PROBLEM STATEMENT: What's needed: every entry, printed exactly, minus the images.

--- INFORMATION SHOWN Enclosed Below ---

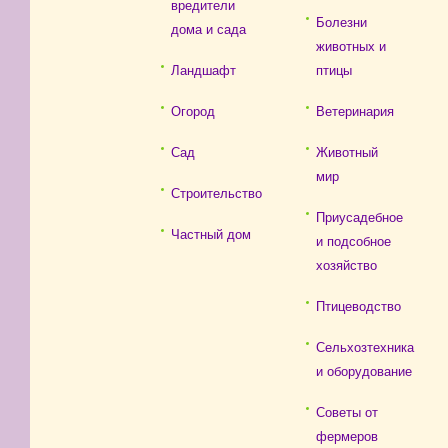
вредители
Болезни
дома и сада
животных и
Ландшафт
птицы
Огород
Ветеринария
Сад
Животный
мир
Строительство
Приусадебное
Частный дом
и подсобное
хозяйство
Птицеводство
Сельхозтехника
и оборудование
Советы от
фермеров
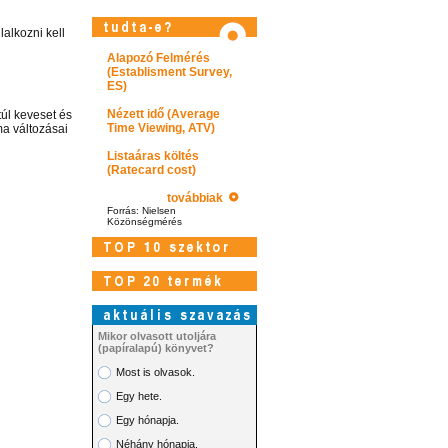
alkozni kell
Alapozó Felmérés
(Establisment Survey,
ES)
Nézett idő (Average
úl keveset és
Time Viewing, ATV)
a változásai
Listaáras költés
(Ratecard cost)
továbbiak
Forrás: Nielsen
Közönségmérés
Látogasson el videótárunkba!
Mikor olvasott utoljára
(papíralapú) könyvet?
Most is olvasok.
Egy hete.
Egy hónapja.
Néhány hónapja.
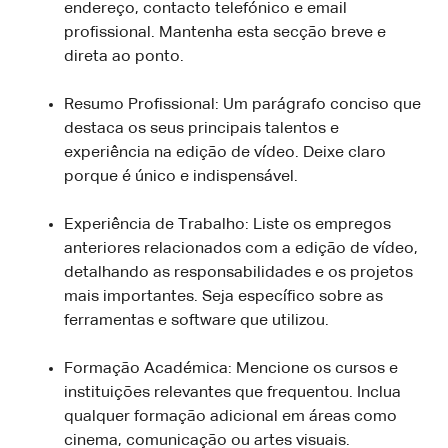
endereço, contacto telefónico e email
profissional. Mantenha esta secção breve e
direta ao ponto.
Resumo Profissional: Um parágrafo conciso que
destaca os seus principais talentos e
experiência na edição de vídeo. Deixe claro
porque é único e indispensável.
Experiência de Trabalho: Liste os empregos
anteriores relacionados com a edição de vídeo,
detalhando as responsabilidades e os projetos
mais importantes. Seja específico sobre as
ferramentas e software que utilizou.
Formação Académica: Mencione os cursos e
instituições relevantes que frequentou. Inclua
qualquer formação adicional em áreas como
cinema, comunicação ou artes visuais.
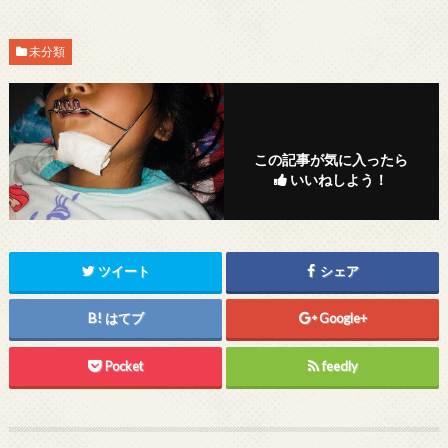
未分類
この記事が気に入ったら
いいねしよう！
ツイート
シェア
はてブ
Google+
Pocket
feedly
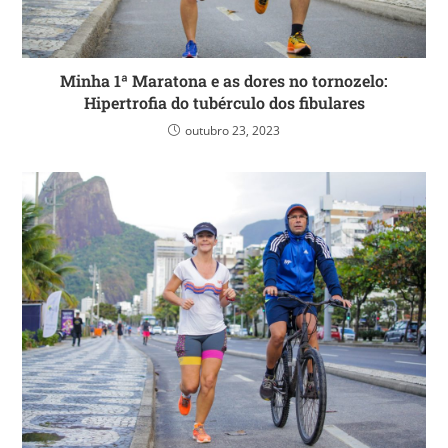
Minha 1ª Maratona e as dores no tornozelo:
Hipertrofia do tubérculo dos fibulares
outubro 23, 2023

--- End of Enclosed INFORMATION SHOWN ---

ANSWER SECTION:
вредители
Болезни
дома и сада
животных и
Ландшафт
птицы
Огород
Ветеринария
Сад
Животный
мир
Строительство
Приусадебное
Частный дом
и подсобное
хозяйство
Птицеводство
Сельхозтехника
и оборудование
Советы от
фермеров
alkozni kell
Alapozó Felmérés
(Establisment Survey,
ES)
Nézett idő (Average
úl keveset és
Time Viewing, ATV)
a változásai
Listaáras költés
(Ratecard cost)
továbbiak
Forrás: Nielsen
Közönségmérés
Látogasson el videótárunkba!
Mikor olvasott utoljára
(papíralapú) könyvet?
Most is olvasok.
Egy hete.
Egy hónapja.
Néhány hónapja.
endereço, contacto telefónico e email
profissional. Mantenha esta secção breve e
direta ao ponto.
Resumo Profissional: Um parágrafo conciso que
destaca os seus principais talentos e
experiência na edição de vídeo. Deixe claro
porque é único e indispensável.
Experiência de Trabalho: Liste os empregos
anteriores relacionados com a edição de vídeo,
detalhando as responsabilidades e os projetos
mais importantes. Seja específico sobre as
ferramentas e software que utilizou.
Formação Académica: Mencione os cursos e
instituições relevantes que frequentou. Inclua
qualquer formação adicional em áreas como
cinema, comunicação ou artes visuais.
未分類
この記事が気に入ったら
いいねしよう！
ツイート
シェア
はてブ
Google+
Pocket
feedly
Minha 1ª Maratona e as dores no tornozelo:
Hipertrofia do tubérculo dos fibulares
outubro 23, 2023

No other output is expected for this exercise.